Van der Kolk included this system in his top five interventions for healing PTSD. The particular version of an ‘inner parts of self’ system that van der Kolk is publicising is Internal Family Systems, developed by Dr Richard Schwartz. For any reader who is interested in the branch of psychotherapy that actively works with the split-off parts of self, I recommend reading Schwarz’s website:
and I quote from the section of Schwartz’s article that draws attention to the element of Internal Family Systems that is in line with the ‘wounded inner children/selves’ and other ‘Parts of Self’ approaches:
“What if people could get extreme voices to step back simply by asking them to, not only in negotiations with other parts, but with family members, bosses, anyone? What if the person who was left when the parts stepped back was always as compassionate as Diane and these other clients had become? When they were in that calm, compassionate state, I asked these clients what voice or part was present. They each gave a variation of the following reply: ‘That’s not a part like those other voices are; that’s more of who I really am — that’s my Self.’

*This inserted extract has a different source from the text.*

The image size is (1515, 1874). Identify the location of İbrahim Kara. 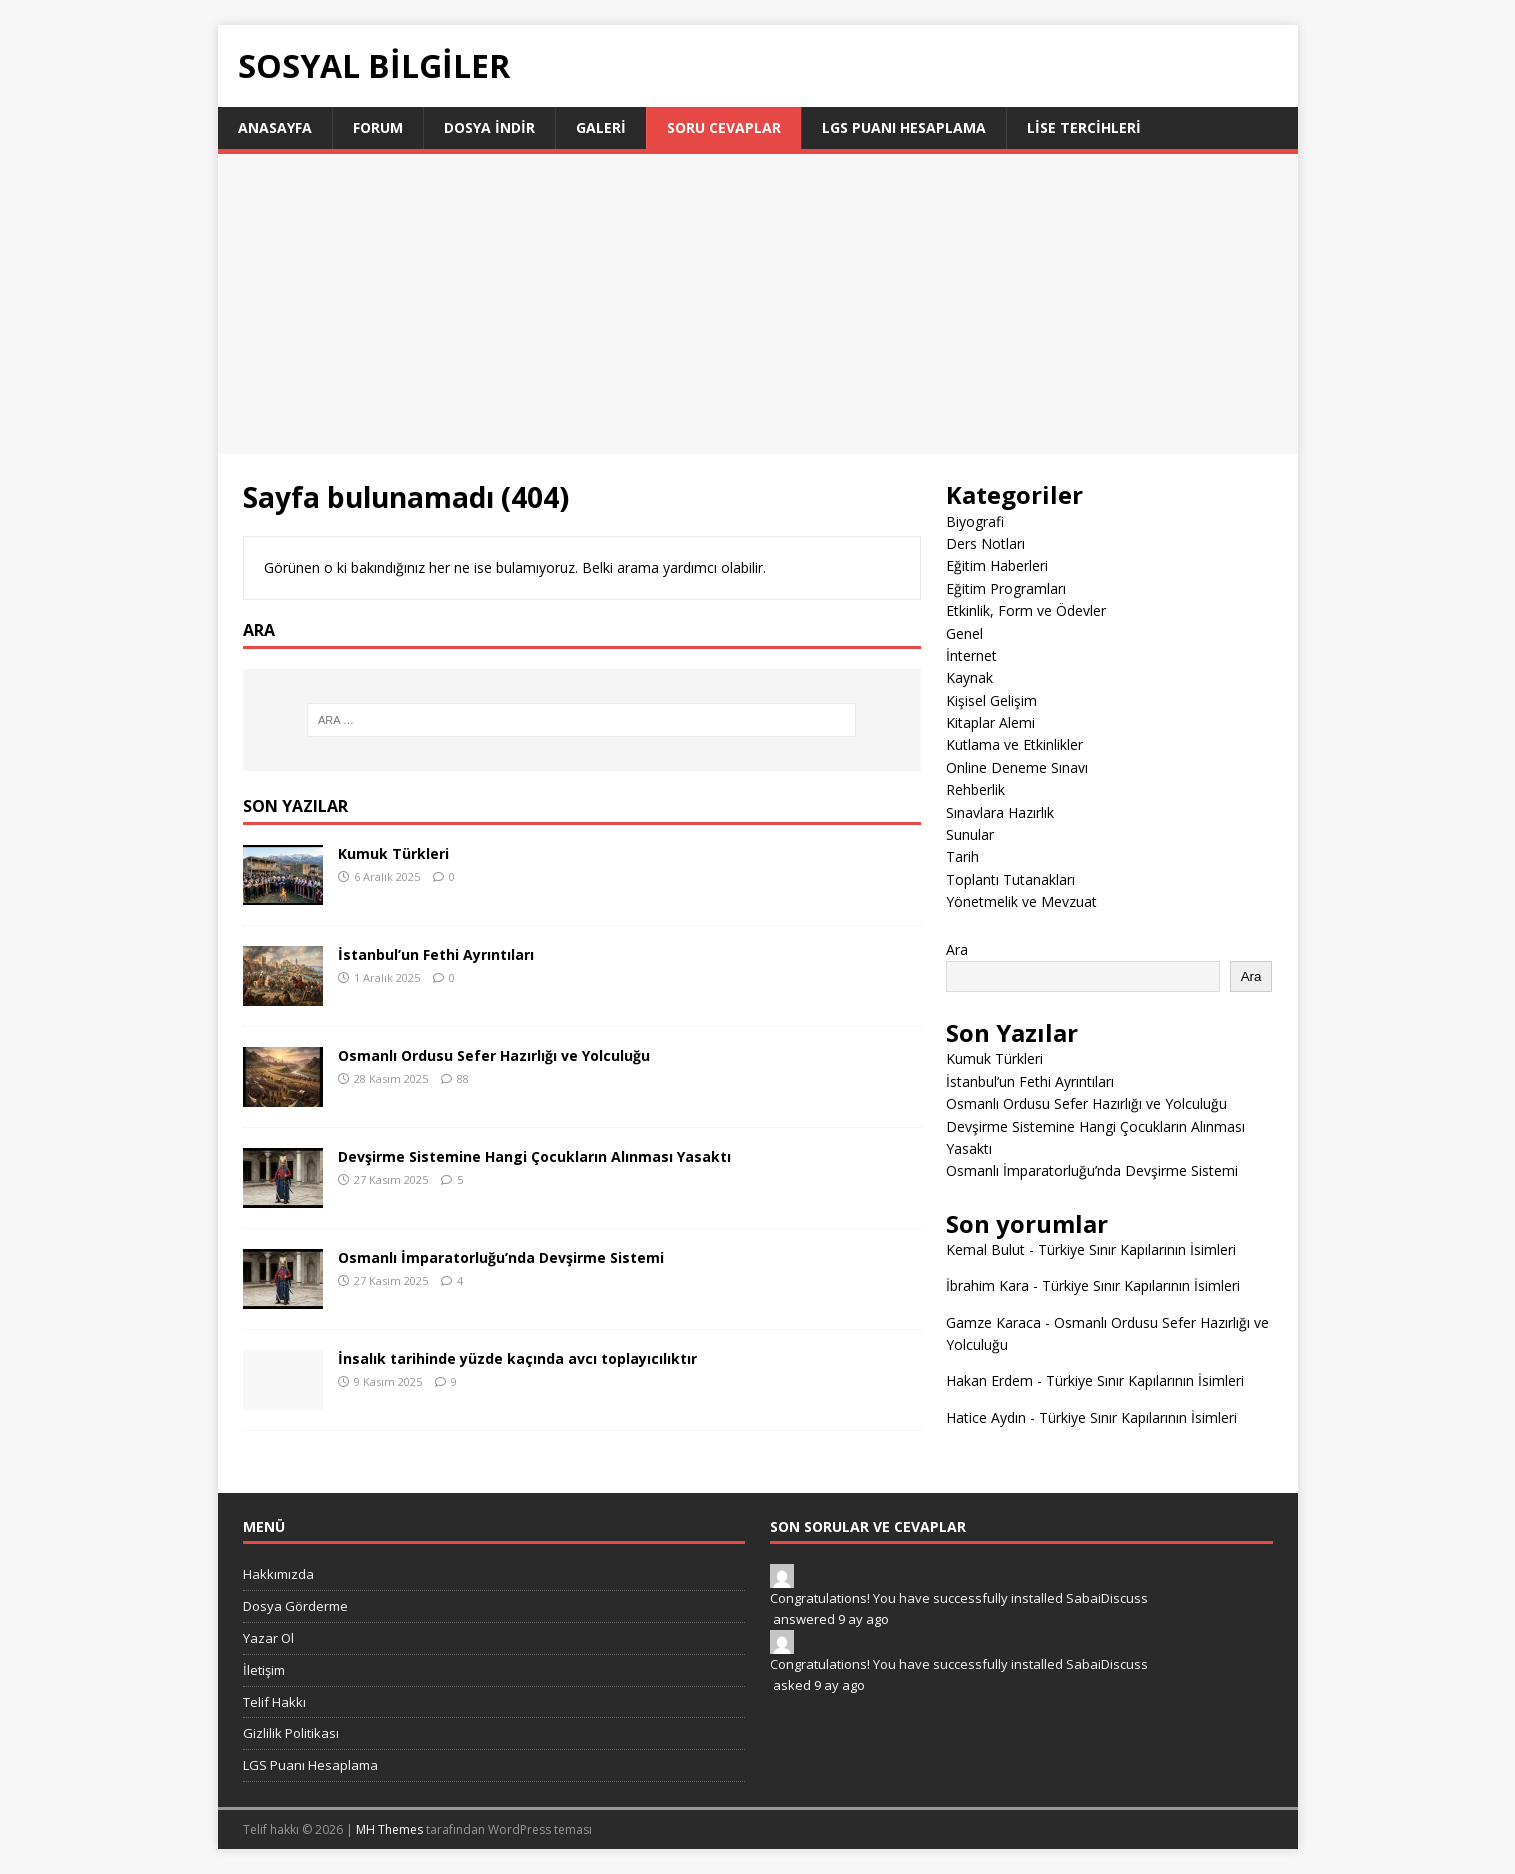 (987, 1285).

. . . At the time, I was thrilled to have found a way to make therapy so much more effortless and effective for my clients, as well as for me. Diane and the others began relating to their parts in ways that the parts seemed to need. Their emergent compassion, lucidity, and wisdom helped them get to know and care for these inner personalities. Some parts, like Diane’s pessimist, needed to hear from her that, while at one time she had been very hurt and needed to withdraw, she no longer needed it to protect her in that way. Subpersonalities, like the pessimist, seemed like inner trauma victims, stuck in the past, their minds frozen around a time of great distress. Other parts needed to be held, comforted, loved, or just listened to. The most amazing thing of all was that, once in that Self state, clients seemed to know just what to do or say to help each inner personality.” [Dr Richard Schwartz]

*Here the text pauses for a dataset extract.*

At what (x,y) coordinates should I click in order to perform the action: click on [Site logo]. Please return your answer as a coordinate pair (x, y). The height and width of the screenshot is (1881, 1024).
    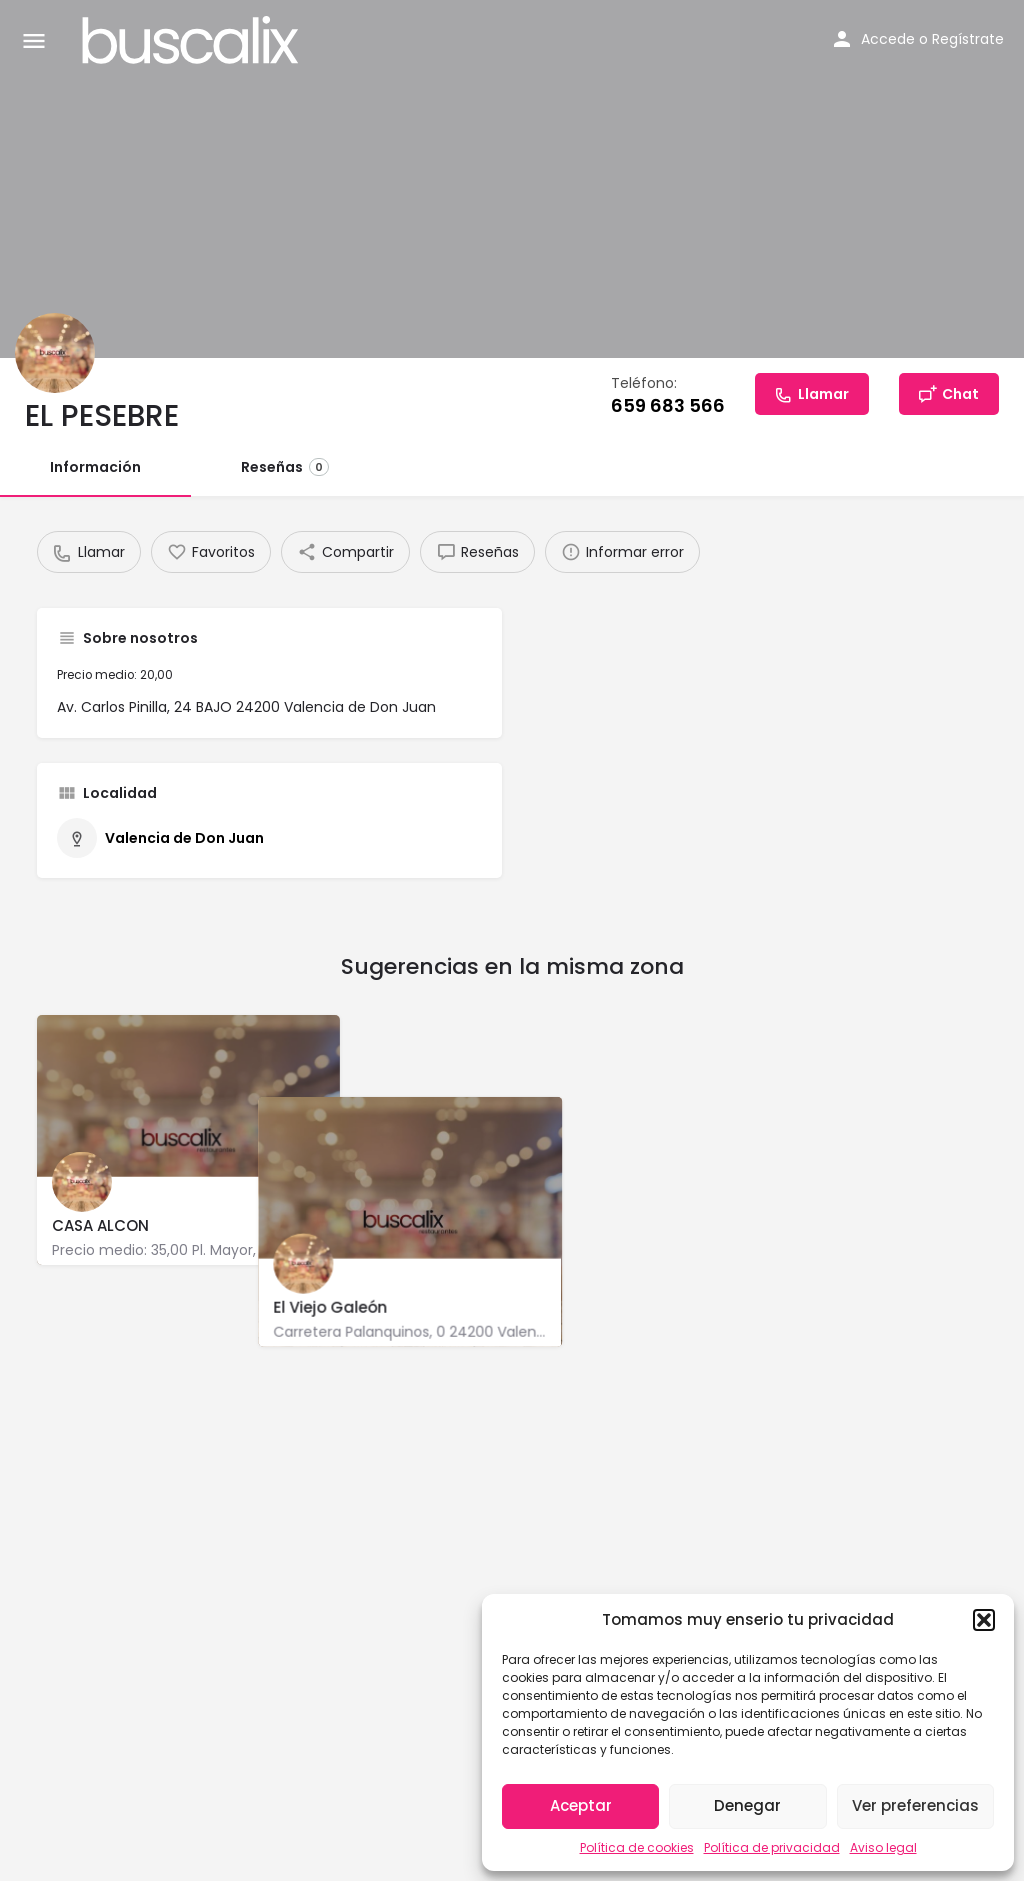     Looking at the image, I should click on (193, 40).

Parts of Self work involves a blend of therapist/client dialogue, internal visualization and/or body focused feeling work and free-association, any or all of which can facilitate contact with inner parts of self. Once that contact is made, the client can experience a part or parts of self that hold traumatic feelings and are programmed with adaptive functions, such as holding anger or self-blame, or protecting self from overwhelming feelings. The focus of the work is then emotional and relational, as the executive core self learns to dialogue with inner parts, to develop a relationship with them and to help bring those parts out of their isolation deep within the self and help them to heal in a variety of ways.
The Parts of Self approach requires the same ability to stay present to the experience, to cope with the intense feelings that may arise and develop an observer self that can help the whole system heal.